6. THE GREAT TELESCOPE. The refracting telescope of the Lick Observatory wears the belt at present as the largest in the world. It has a clear aperture of thirty-six inches. A disk of flint-glass for the object-lens, thirty-eight inches across and one hundred and seventy kilogrammes in weight, was cast at the establishment of M. Feil, in Paris, early in 1882. It may be regarded as the highest triumph so far achieved in the art of optical glass-making. This great glass, it is supposed, will apparently bring the moon down to within thirty miles of the earth, and will no doubt spy out new worlds on the confines of creation which have never yet been gazed upon by man.
7. LICK OBSERVATORY. (Inner coast range. Elevation, 4440 feet.) Situated about fifty-five miles southeast of San Francisco, Mount Hamilton lies far enough inland to escape the sea-fog, which rarely drifts up to its lofty crest, the best authorities granting it to be the finest observing location in the United States. The late James Lick selected this spot himself, spending a night upon this lonely summit after he had passed his eightieth year, and made a clause in his will granting $700,000 for the erection of a telescope " superior to, and more powerful than, any ever yet made." At the present writing the observatory is about completed, and ready to be turned over to the State University, and is already classed as one of California's great wonders, being all and more than its famous projector had dreamed of.

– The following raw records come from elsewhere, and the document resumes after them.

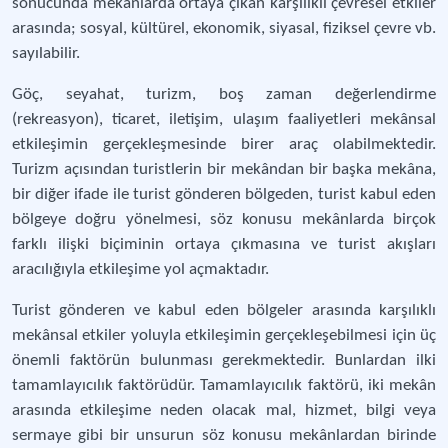
sonucunda mekânlarda ortaya çıkan karşılıklı çevresel etkiler
arasında; sosyal, kültürel, ekonomik, siyasal, fiziksel çevre vb.
sayılabilir.
Göç, seyahat, turizm, boş zaman değerlendirme
(rekreasyon), ticaret, iletişim, ulaşım faaliyetleri mekânsal
etkileşimin gerçekleşmesinde birer araç olabilmektedir.
Turizm açısından turistlerin bir mekândan bir başka mekâna,
bir diğer ifade ile turist gönderen bölgeden, turist kabul eden
bölgeye doğru yönelmesi, söz konusu mekânlarda birçok
farklı ilişki biçiminin ortaya çıkmasına ve turist akışları
aracılığıyla etkileşime yol açmaktadır.
Turist gönderen ve kabul eden bölgeler arasında karşılıklı
mekânsal etkiler yoluyla etkileşimin gerçekleşebilmesi için üç
önemli faktörün bulunması gerekmektedir. Bunlardan ilki
tamamlayıcılık faktörüdür. Tamamlayıcılık faktörü, iki mekân
arasında etkileşime neden olacak mal, hizmet, bilgi veya
sermaye gibi bir unsurun söz konusu mekânlardan birinde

8 & 15. CHINESE BUILDINGS. Chinatown as a whole (sometimes spelled without a w), is doubtless a rather deep-stained blot on the fair escutcheon of San Francisco. But there are some redeeming features of interest in it one in particular being the queer things sold and eaten, which look like neither fish, flesh, nor fowl, and yet a combination of all three. Travellers should take a walk -through the stores, and notice among other things the stolid and highly philosophical way the Celestials have of dispensing groceries and other strange-looking and questionable edibles; but if they want a really good cup of tea, or a splendid dinner, don't go to a Chinese restaurant!